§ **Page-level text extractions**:
⟨
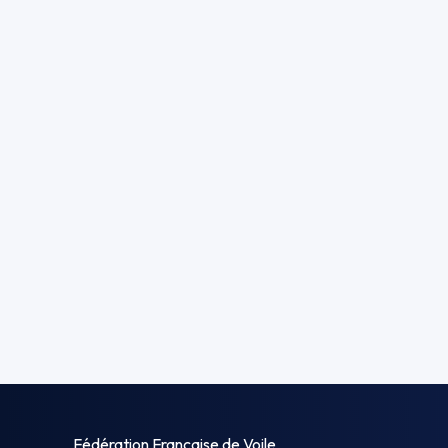
Fédération Française de Voile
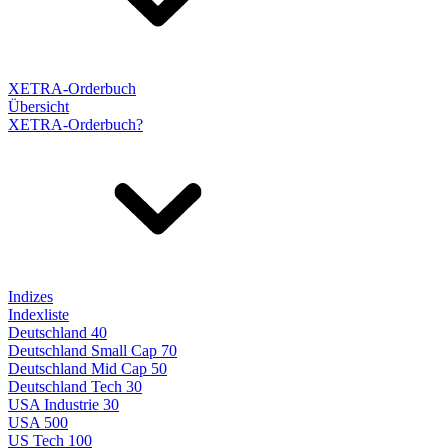
XETRA-Orderbuch
Übersicht
XETRA-Orderbuch?
Indizes
Indexliste
Deutschland 40
Deutschland Small Cap 70
Deutschland Mid Cap 50
Deutschland Tech 30
USA Industrie 30
USA 500
US Tech 100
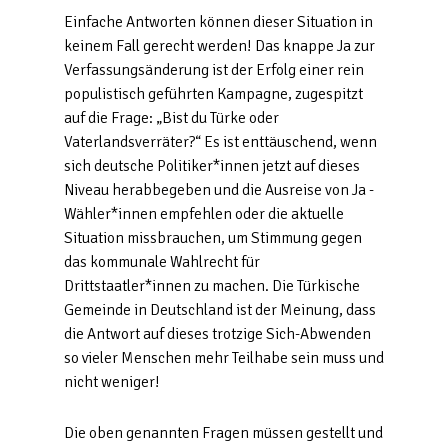
Einfache Antworten können dieser Situation in
keinem Fall gerecht werden! Das knappe Ja zur
Verfassungsänderung ist der Erfolg einer rein
populistisch geführten Kampagne, zugespitzt
auf die Frage: „Bist du Türke oder
Vaterlandsverräter?“ Es ist enttäuschend, wenn
sich deutsche Politiker*innen jetzt auf dieses
Niveau herabbegeben und die Ausreise von Ja -
Wähler*innen empfehlen oder die aktuelle
Situation missbrauchen, um Stimmung gegen
das kommunale Wahlrecht für
Drittstaatler*innen zu machen. Die Türkische
Gemeinde in Deutschland ist der Meinung, dass
die Antwort auf dieses trotzige Sich-Abwenden
so vieler Menschen mehr Teilhabe sein muss und
nicht weniger!
Die oben genannten Fragen müssen gestellt und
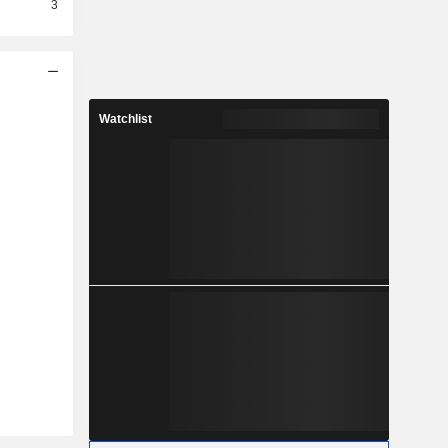
3
Watchlist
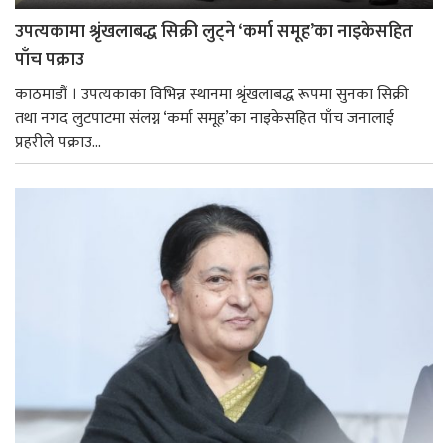
उपत्यकामा श्रृंखलाबद्ध सिक्री लुट्ने ‘कर्मा समूह’का नाइकेसहित
पाँच पक्राउ
काठमाडौं । उपत्यकाका विभिन्न स्थानमा श्रृंखलाबद्ध रूपमा सुनका सिक्री
तथा नगद लुटपाटमा संलग्न ‘कर्मा समूह’का नाइकेसहित पाँच जनालाई
प्रहरीले पक्राउ...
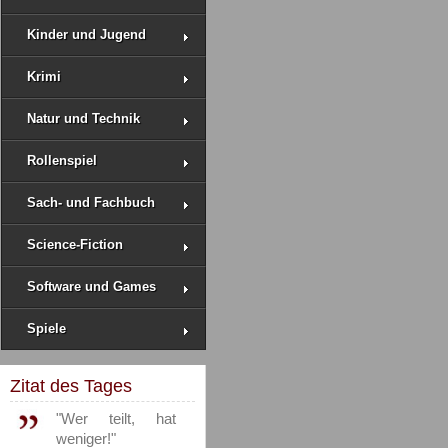
Kinder und Jugend
Krimi
Natur und Technik
Rollenspiel
Sach- und Fachbuch
Science-Fiction
Software und Games
Spiele
Zitat des Tages
"Wer teilt, hat
weniger!"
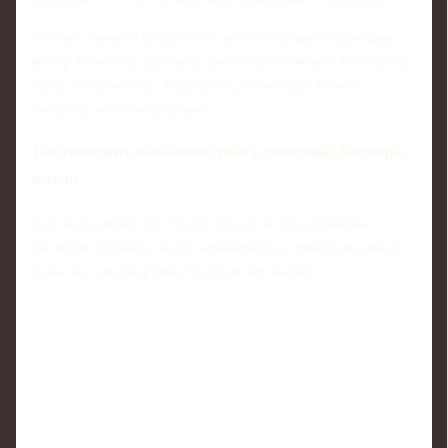
Многие сервисы предлагают дополнительные функции -
выбор языковой дорожки, просмотр ключевых моментов,
паузу и перемотку. Это удобно, если вы не можете
смотреть матч непрерывно.
Тактические особенности и ключевые факторы
матча
Для "Барселоны" это будет, прежде всего, проверка
зрелости. Команда ведёт чемпионскую гонку и не имеет
права на самоуверенность. Поэтому важно:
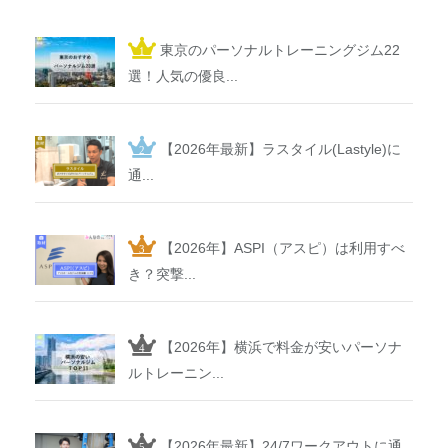
東京のパーソナルトレーニングジム22
選！人気の優良...
【2026年最新】ラスタイル(Lastyle)に
通...
【2026年】ASPI（アスピ）は利用すべ
き？突撃...
【2026年】横浜で料金が安いパーソナ
ルトレーニン...
【2026年最新】24/7ワークアウトに通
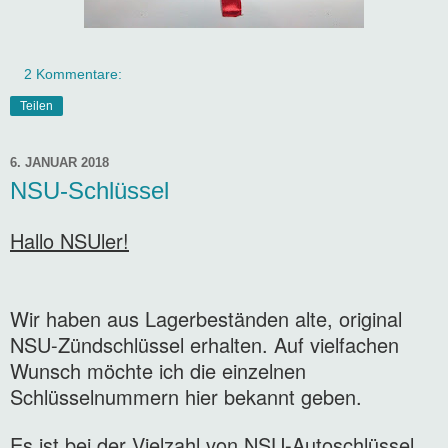
2 Kommentare:
Teilen
6. JANUAR 2018
NSU-Schlüssel
Hallo NSUler!
Wir haben aus Lagerbeständen alte, original
NSU-Zündschlüssel erhalten. Auf vielfachen
Wunsch möchte ich die einzelnen
Schlüsselnummern hier bekannt geben.
Es ist bei der Vielzahl von NSU-Autoschlüssel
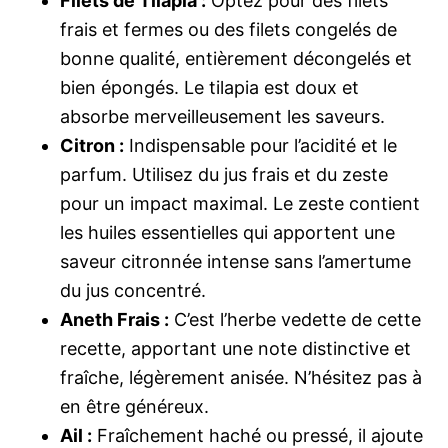
Filets de Tilapia :
Optez pour des filets
frais et fermes ou des filets congelés de
bonne qualité, entièrement décongelés et
bien épongés. Le tilapia est doux et
absorbe merveilleusement les saveurs.
Citron :
Indispensable pour l’acidité et le
parfum. Utilisez du jus frais et du zeste
pour un impact maximal. Le zeste contient
les huiles essentielles qui apportent une
saveur citronnée intense sans l’amertume
du jus concentré.
Aneth Frais :
C’est l’herbe vedette de cette
recette, apportant une note distinctive et
fraîche, légèrement anisée. N’hésitez pas à
en être généreux.
Ail :
Fraîchement haché ou pressé, il ajoute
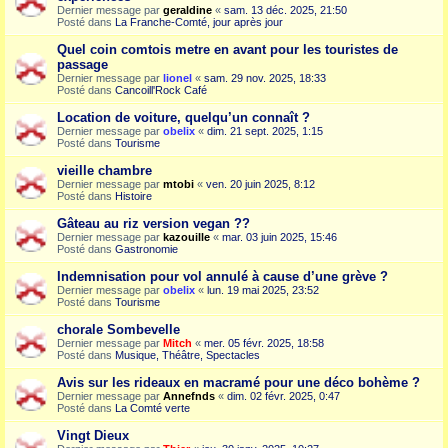
Dernier message par
geraldine
«
sam. 13 déc. 2025, 21:50
Posté dans
La Franche-Comté, jour après jour
Quel coin comtois metre en avant pour les touristes de
passage
Dernier message par
lionel
«
sam. 29 nov. 2025, 18:33
Posté dans
Cancoill'Rock Café
Location de voiture, quelqu’un connaît ?
Dernier message par
obelix
«
dim. 21 sept. 2025, 1:15
Posté dans
Tourisme
vieille chambre
Dernier message par
mtobi
«
ven. 20 juin 2025, 8:12
Posté dans
Histoire
Gâteau au riz version vegan ??
Dernier message par
kazouille
«
mar. 03 juin 2025, 15:46
Posté dans
Gastronomie
Indemnisation pour vol annulé à cause d’une grève ?
Dernier message par
obelix
«
lun. 19 mai 2025, 23:52
Posté dans
Tourisme
chorale Sombevelle
Dernier message par
Mitch
«
mer. 05 févr. 2025, 18:58
Posté dans
Musique, Théâtre, Spectacles
Avis sur les rideaux en macramé pour une déco bohème ?
Dernier message par
Annefnds
«
dim. 02 févr. 2025, 0:47
Posté dans
La Comté verte
Vingt Dieux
⟩
§ **Directions**: The required result is the entries above, printed exactly from the first line through the line with "Многие сервисы предлагают", pictures excluded.

§ **Problem solution**:
Fédération Française de Voile
XETRA-Orderbuch
Übersicht
XETRA-Orderbuch?
Indizes
Indexliste
Deutschland 40
Deutschland Small Cap 70
Deutschland Mid Cap 50
Deutschland Tech 30
USA Industrie 30
USA 500
US Tech 100
Einfache Antworten können dieser Situation in
keinem Fall gerecht werden! Das knappe Ja zur
Verfassungsänderung ist der Erfolg einer rein
populistisch geführten Kampagne, zugespitzt
auf die Frage: „Bist du Türke oder
Vaterlandsverräter?“ Es ist enttäuschend, wenn
sich deutsche Politiker*innen jetzt auf dieses
Niveau herabbegeben und die Ausreise von Ja -
Wähler*innen empfehlen oder die aktuelle
Situation missbrauchen, um Stimmung gegen
das kommunale Wahlrecht für
Drittstaatler*innen zu machen. Die Türkische
Gemeinde in Deutschland ist der Meinung, dass
die Antwort auf dieses trotzige Sich-Abwenden
so vieler Menschen mehr Teilhabe sein muss und
nicht weniger!
Die oben genannten Fragen müssen gestellt und
3
Watchlist
उपत्यकामा श्रृंखलाबद्ध सिक्री लुट्ने ‘कर्मा समूह’का नाइकेसहित
पाँच पक्राउ
काठमाडौं । उपत्यकाका विभिन्न स्थानमा श्रृंखलाबद्ध रूपमा सुनका सिक्री
तथा नगद लुटपाटमा संलग्न ‘कर्मा समूह’का नाइकेसहित पाँच जनालाई
प्रहरीले पक्राउ...
Kinder und Jugend
Krimi
Natur und Technik
Rollenspiel
Sach- und Fachbuch
Science-Fiction
Software und Games
Spiele
Zitat des Tages
"Wer teilt, hat
weniger!"
Многие сервисы предлагают дополнительные функции -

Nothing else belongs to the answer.